Without changing a word, copy every line of the listing below and leave out the images.
*** Opening SUPPLIED MATERIAL ***
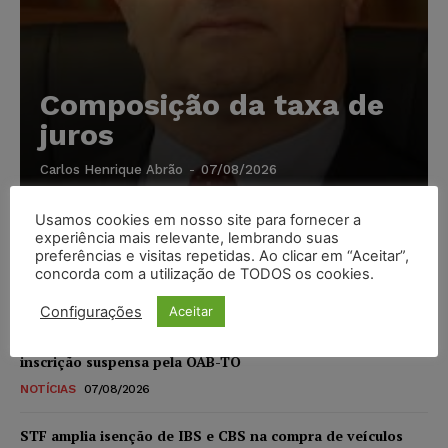
Composição da taxa de
juros
Carlos Henrique Abrão
-
07/08/2026
Usamos cookies em nosso site para fornecer a
Meta é alvo de denúncia após anúncios com conteúdo
experiência mais relevante, lembrando suas
sexual infantil gerado por IA circularem em suas
preferências e visitas repetidas. Ao clicar em “Aceitar”,
plataformas
concorda com a utilização de TODOS os cookies.
NOTÍCIAS
07/08/2026
Configurações
Aceitar
Advogado preso por suspeita de matar o filho tem
inscrição suspensa pela OAB-TO
NOTÍCIAS
07/08/2026
STF amplia isenção de IBS e CBS na compra de veículos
*** Closing SUPPLIED MATERIAL ***
**WORKED SOLUTION:**
Composição da taxa de
juros
Carlos Henrique Abrão
-
07/08/2026
Usamos cookies em nosso site para fornecer a
Meta é alvo de denúncia após anúncios com conteúdo
experiência mais relevante, lembrando suas
sexual infantil gerado por IA circularem em suas
preferências e visitas repetidas. Ao clicar em “Aceitar”,
plataformas
concorda com a utilização de TODOS os cookies.
NOTÍCIAS
07/08/2026
Configurações
Aceitar
Advogado preso por suspeita de matar o filho tem
inscrição suspensa pela OAB-TO
NOTÍCIAS
07/08/2026
STF amplia isenção de IBS e CBS na compra de veículos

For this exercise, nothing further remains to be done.